Why Limit Yourself to East or West When You Can Have Both?

The Chinese pipa and, of course, the Western violin

The Chinese pipa and, of course, the Western violin

By Kiki Yang

Over the years, composers have often attempted to combine Chinese and Western music, with varying degrees of success.

One of the more famous, and more successful, attempts was the Butterfly Lovers Violin Concerto based on a well-known Chinese legend. The concerto was written for a western style orchestra but used the pentatonic, or five-note, scale to give it more of a “Chinese” flavor. It also featured a solo violin using various Chinese techniques.

Later on, some of the more notable "East-West" pieces have been done by the Silk Road Project led by cellist Yo-Yo Ma. Many pieces played by the ensemble sound Chinese but also incorporate Indian and Middle Eastern elements because those were all stops along the historical trade routes that stretched all the way from the Mediterranean to the Korean Peninsula and Japan.

The musical compositions in the Silk Road Project are musically innovative, but it seems they are primarily interesting for their ethnic and regional tonality rather than having any aspirations to being “classical.” To me, they sound a little experimental, and that’s part of their appeal.

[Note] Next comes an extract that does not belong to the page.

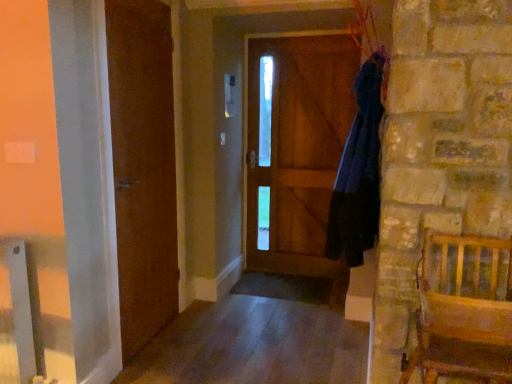 Image resolution: width=512 pixels, height=384 pixels. I want to click on smooth wood floor at lower center, so click(259, 338).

At times I simply forgot that it was “Chinese” or “ethnic” music (which I had never had much appreciation for in the past) and just thought of it as “music” the way it should be.

One place I’ve heard Chinese music done really well in a more classical, symphonic context is at a performance by Shen Yun Performing Arts. What’s special about Shen Yun’s orchestrations is that their musicologists and composers have done their research and are attempting to create compositions in a truly ancient style.

As far as I can gather, this ancient style means even though today’s Chinese music is primarily pentatonic, that wasn't the way Chinese music started out. Shen Yun incorporates Western instrumentation to add the major scales (diatonic and heptatonic), so it’s more like a 12-note scale. It’s on top of this rich orchestral foundation that Shen Yun layers the distinctive melodies of Chinese instruments like the pipa and two-stringed erhu.

The first time I heard this particular brand of classical Chinese music, I felt like I was hearing music that could have been played in the Chinese imperial court of some ancient dynasty—it was that sophisticated. The Western orchestra provided depth and nutrition while the Chinese instruments added just enough flavor and texture without being overwhelming.

Another thing that struck me was how the score was so much a part of the storytelling. The music was designed to accompany the dancers acting out various stories on stage, so it was never dull. At one point when a character was making fun of a goofy little monk, the Chinese suona (sort of a Chinese clarinet/kazoo) depicted his disparaging giggle, and I just had to laugh out loud. It was so unexpected and yet it captured the character’s sentiment so perfectly.

I had never heard anything like the Shen Yun music before, and yet it all seemed so familiar and so “right.” At times I simply forgot that it was “Chinese” or “ethnic” music (which I had never had much appreciation for in the past) and just thought of it as "music" the way it should be.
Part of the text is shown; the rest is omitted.